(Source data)
********
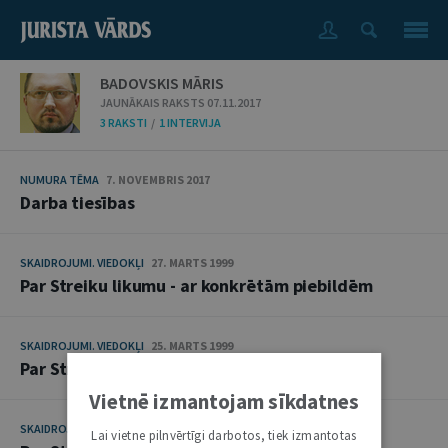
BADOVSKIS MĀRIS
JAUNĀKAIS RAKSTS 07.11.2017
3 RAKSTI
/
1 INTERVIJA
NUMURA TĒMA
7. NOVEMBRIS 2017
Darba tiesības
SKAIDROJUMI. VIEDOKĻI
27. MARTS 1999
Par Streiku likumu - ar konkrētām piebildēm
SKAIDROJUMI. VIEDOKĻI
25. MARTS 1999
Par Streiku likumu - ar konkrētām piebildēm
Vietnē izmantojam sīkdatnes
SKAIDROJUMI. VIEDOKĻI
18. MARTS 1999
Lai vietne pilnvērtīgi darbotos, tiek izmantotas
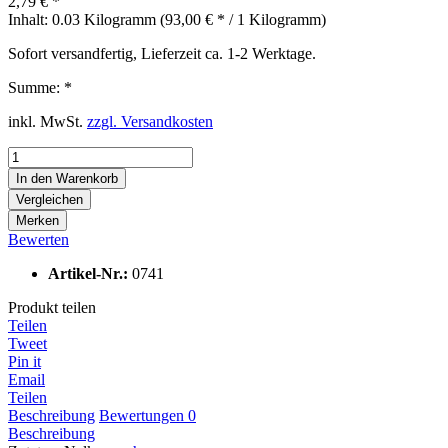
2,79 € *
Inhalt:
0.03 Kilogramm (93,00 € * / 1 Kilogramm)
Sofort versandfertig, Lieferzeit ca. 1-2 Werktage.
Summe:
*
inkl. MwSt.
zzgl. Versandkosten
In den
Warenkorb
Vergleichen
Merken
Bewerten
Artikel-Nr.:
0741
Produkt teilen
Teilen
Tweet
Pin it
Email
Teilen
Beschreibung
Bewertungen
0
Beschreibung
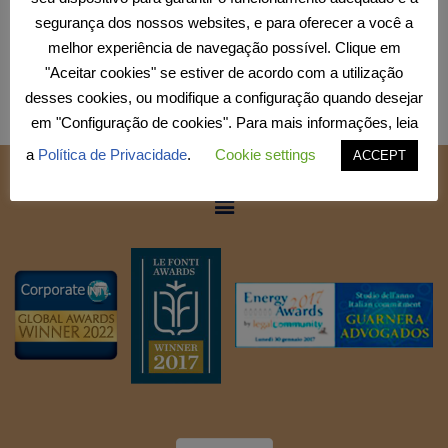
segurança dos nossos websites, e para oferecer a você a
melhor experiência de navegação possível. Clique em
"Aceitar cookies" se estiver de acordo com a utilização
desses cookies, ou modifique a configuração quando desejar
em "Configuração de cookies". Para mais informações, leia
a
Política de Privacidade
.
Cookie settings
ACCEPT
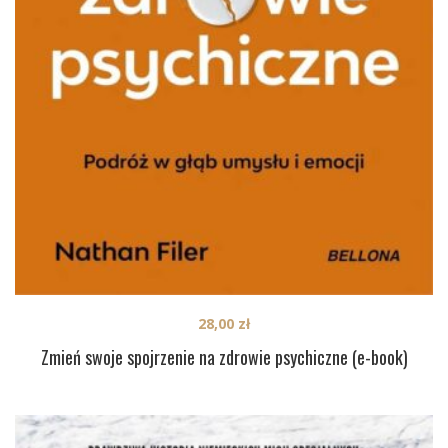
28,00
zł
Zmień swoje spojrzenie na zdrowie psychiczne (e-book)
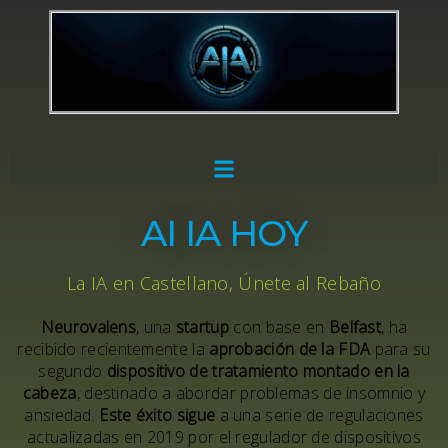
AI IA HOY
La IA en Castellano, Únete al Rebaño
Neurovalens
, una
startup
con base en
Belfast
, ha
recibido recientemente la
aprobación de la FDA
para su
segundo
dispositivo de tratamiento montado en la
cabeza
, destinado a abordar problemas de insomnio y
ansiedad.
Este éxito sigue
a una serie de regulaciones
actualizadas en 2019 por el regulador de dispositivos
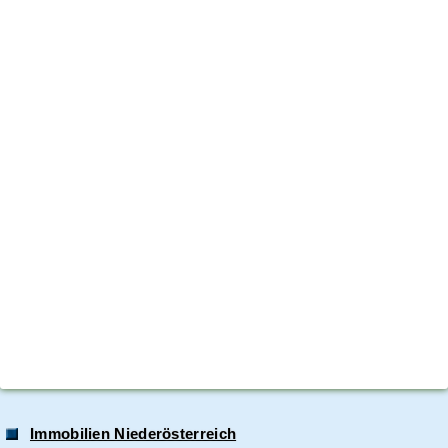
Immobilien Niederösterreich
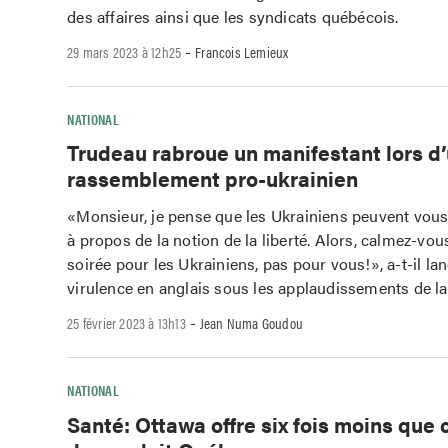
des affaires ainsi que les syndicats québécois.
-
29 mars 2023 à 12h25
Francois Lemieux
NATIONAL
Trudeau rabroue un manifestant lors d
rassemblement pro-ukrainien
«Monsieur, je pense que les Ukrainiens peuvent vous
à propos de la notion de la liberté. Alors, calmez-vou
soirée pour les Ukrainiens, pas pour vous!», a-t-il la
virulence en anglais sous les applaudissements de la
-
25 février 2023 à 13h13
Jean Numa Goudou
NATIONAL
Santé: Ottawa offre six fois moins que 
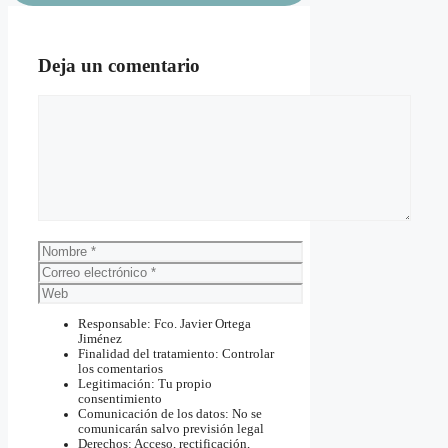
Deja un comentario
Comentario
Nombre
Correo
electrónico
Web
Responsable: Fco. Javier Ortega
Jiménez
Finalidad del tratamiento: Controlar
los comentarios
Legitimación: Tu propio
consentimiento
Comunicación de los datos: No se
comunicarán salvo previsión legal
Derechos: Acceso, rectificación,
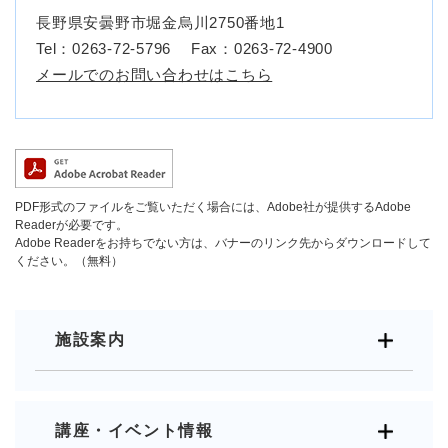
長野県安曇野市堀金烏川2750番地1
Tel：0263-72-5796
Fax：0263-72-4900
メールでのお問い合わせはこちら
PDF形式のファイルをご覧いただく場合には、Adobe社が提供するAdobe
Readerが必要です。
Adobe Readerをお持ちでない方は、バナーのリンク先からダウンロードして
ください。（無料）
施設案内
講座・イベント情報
********
• [TASK ITEM]:
Please repeat every record exactly, leaving the pictures out.

• [EXERCISE ANSWER]:
BADOVSKIS MĀRIS
JAUNĀKAIS RAKSTS 07.11.2017
3 RAKSTI
/
1 INTERVIJA
NUMURA TĒMA
7. NOVEMBRIS 2017
Darba tiesības
SKAIDROJUMI. VIEDOKĻI
27. MARTS 1999
Par Streiku likumu - ar konkrētām piebildēm
SKAIDROJUMI. VIEDOKĻI
25. MARTS 1999
Par Streiku likumu - ar konkrētām piebildēm
Vietnē izmantojam sīkdatnes
SKAIDROJUMI. VIEDOKĻI
18. MARTS 1999
Lai vietne pilnvērtīgi darbotos, tiek izmantotas
2,79 € *
Inhalt:
0.03 Kilogramm (93,00 € * / 1 Kilogramm)
Sofort versandfertig, Lieferzeit ca. 1-2 Werktage.
Summe:
*
inkl. MwSt.
zzgl. Versandkosten
In den
Warenkorb
Vergleichen
Merken
Bewerten
Artikel-Nr.:
0741
Produkt teilen
Teilen
Tweet
Pin it
Email
Teilen
Beschreibung
Bewertungen
0
Beschreibung
segurança dos nossos websites, e para oferecer a você a
melhor experiência de navegação possível. Clique em
"Aceitar cookies" se estiver de acordo com a utilização
desses cookies, ou modifique a configuração quando desejar
em "Configuração de cookies". Para mais informações, leia
a
Política de Privacidade
.
Cookie settings
ACCEPT
28,00
zł
Zmień swoje spojrzenie na zdrowie psychiczne (e-book)
AI IA HOY
La IA en Castellano, Únete al Rebaño
Neurovalens
, una
startup
con base en
Belfast
, ha
recibido recientemente la
aprobación de la FDA
para su
segundo
dispositivo de tratamiento montado en la
cabeza
, destinado a abordar problemas de insomnio y
ansiedad.
Este éxito sigue
a una serie de regulaciones
actualizadas en 2019 por el regulador de dispositivos
Immobilien Niederösterreich
des affaires ainsi que les syndicats québécois.
-
29 mars 2023 à 12h25
Francois Lemieux
NATIONAL
Trudeau rabroue un manifestant lors d
rassemblement pro-ukrainien
«Monsieur, je pense que les Ukrainiens peuvent vous
à propos de la notion de la liberté. Alors, calmez-vou
soirée pour les Ukrainiens, pas pour vous!», a-t-il la
virulence en anglais sous les applaudissements de la
-
25 février 2023 à 13h13
Jean Numa Goudou
NATIONAL
Santé: Ottawa offre six fois moins que 
Deja un comentario
Comentario
Nombre
Correo
electrónico
Web
Responsable: Fco. Javier Ortega
Jiménez
Finalidad del tratamiento: Controlar
los comentarios
Legitimación: Tu propio
consentimiento
Comunicación de los datos: No se
comunicarán salvo previsión legal
Derechos: Acceso, rectificación,
長野県安曇野市堀金烏川2750番地1
Tel：0263-72-5796
Fax：0263-72-4900
メールでのお問い合わせはこちら
PDF形式のファイルをご覧いただく場合には、Adobe社が提供するAdobe
Readerが必要です。
Adobe Readerをお持ちでない方は、バナーのリンク先からダウンロードして
ください。（無料）
施設案内
講座・イベント情報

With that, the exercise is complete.